The notion of swift justice evaporated in the above legal process, and the people of California (and any other American jurisdiction that has the death penalty) are paying vastly more to execute these felons than they would to incarcerate them for life. Not to mention the occasional “innocent” who was wrongly convicted along the way. The process is so tedious that only 13 California prisoners have actually been executed over the past 34 years. Are the taxpayers safer as a result of the death penalty or is it more “an eye for an eye” retribution that makes this ultimate punishment so popular?

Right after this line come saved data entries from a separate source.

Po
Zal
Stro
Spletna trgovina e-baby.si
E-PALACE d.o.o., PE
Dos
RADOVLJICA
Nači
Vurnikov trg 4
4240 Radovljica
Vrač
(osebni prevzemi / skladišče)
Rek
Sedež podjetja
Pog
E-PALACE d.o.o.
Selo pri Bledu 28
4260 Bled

A Field Poll conducted last summer notes that Californians are overwhelmingly supportive (68%) of the death penalty for very serious crimes. It will be exceptionally difficult to reverse this initiative, even though the arguments in favor of abolishing the death sentence are beyond compelling.

“‘At the time, we were of the impression that it would do swift justice, that it would get the criminals and murderers through the system quickly and apply them the death penalty,’ Mr. Briggs, 54, said… ‘But it’s not working… [My] dad always says, admit the obvious. We started with 300 on death row when we did Prop 7, and we now have over 720 — and it’s cost us $4 billion. I tell my Republican friends, ‘Close your eyes for a moment. If there was a state program that was costing $185 million a year and only gave the money to lawyers and criminals, what would you do with it?’ ’..

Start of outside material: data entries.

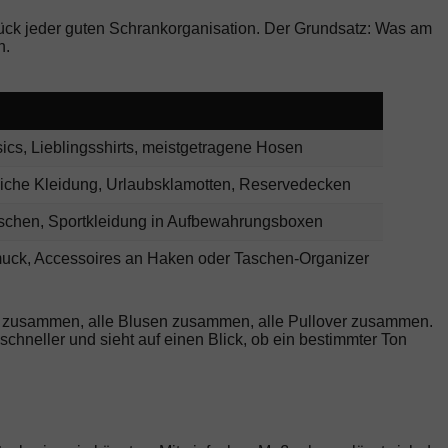
k jeder guten Schrankorganisation. Der Grundsatz: Was am
n.
ics, Lieblingsshirts, meistgetragene Hosen
tliche Kleidung, Urlaubsklamotten, Reservedecken
schen, Sportkleidung in Aufbewahrungsboxen
muck, Accessoires an Haken oder Taschen-Organizer
 zusammen, alle Blusen zusammen, alle Pullover zusammen.
 schneller und sieht auf einen Blick, ob ein bestimmter Ton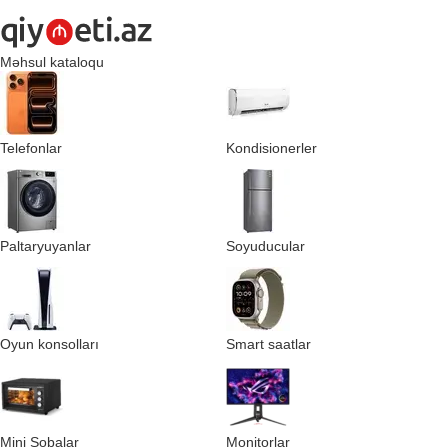
Məhsul kataloqu
Telefonlar
Kondisionerler
Paltaryuyanlar
Soyuducular
Oyun konsolları
Smart saatlar
Mini Sobalar
Monitorlar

“But Ron Briggs and Mr. Heller bring to this campaign a powerful and evocative story: a bid for personal redemption and a call for renewed consideration of the arguments they themselves once made in favor of the death sentence… ‘It’s been a colossal failure,’ Mr. Heller said in his Sacramento office. ‘The cost of our system of capital punishment is so enormous that any benefit that could be obtained from it — and now I think there’s very little or zero benefit — is so dollar-wasteful that it serves no effective purpose.’” NY Times. In the end, regardless of moral predispositions, we need to pay what we can afford and find efficient solutions for our public safety. There is little in the way of pragmatic value to the death penalty anymore. It’s time to kill that ultimate punishment.

I’m Peter Dekom, and for those advocates of the death penalty, perhaps an annual tax surcharge of $1000 for every supporter is the viable alternative.